[Records excerpted from a collection]
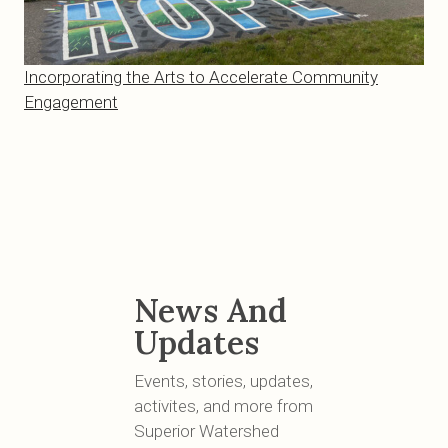
Incorporating the Arts to Accelerate Community
Engagement
News And
Updates
Events, stories, updates,
activites, and more from
Superior Watershed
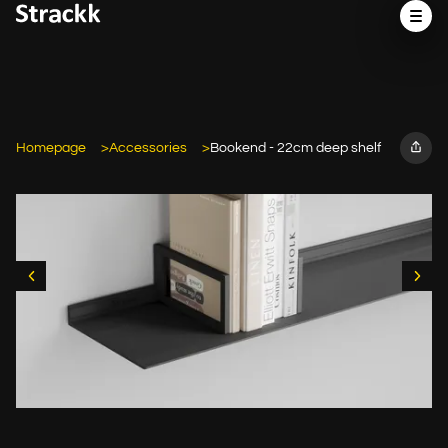
Homepage
Accessories
Bookend - 22cm deep shelf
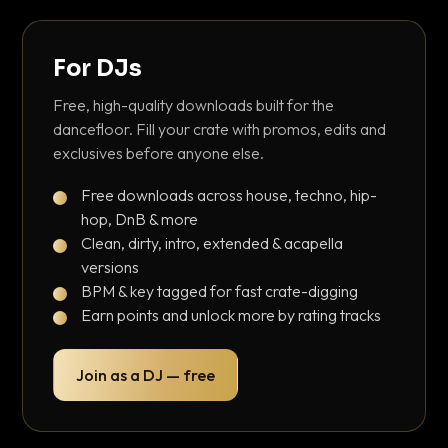
For DJs
Free, high-quality downloads built for the
dancefloor. Fill your crate with promos, edits and
exclusives before anyone else.
Free downloads across house, techno, hip-
hop, DnB & more
Clean, dirty, intro, extended & acapella
versions
BPM & key tagged for fast crate-digging
Earn points and unlock more by rating tracks
Join as a DJ — free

= WHAT YOU ARE ASKED TO DO =
Pictures are to be omitted. The lines from the line holding "activites, and more from" through the closing line of the data above are to be set down exactly, and nothing more.

= WRITTEN RESPONSE =
activites, and more from
Superior Watershed
Homepage
Accessories
Bookend - 22cm deep shelf
For DJs
Free, high-quality downloads built for the
dancefloor. Fill your crate with promos, edits and
exclusives before anyone else.
Free downloads across house, techno, hip-
hop, DnB & more
Clean, dirty, intro, extended & acapella
versions
BPM & key tagged for fast crate-digging
Earn points and unlock more by rating tracks
Join as a DJ — free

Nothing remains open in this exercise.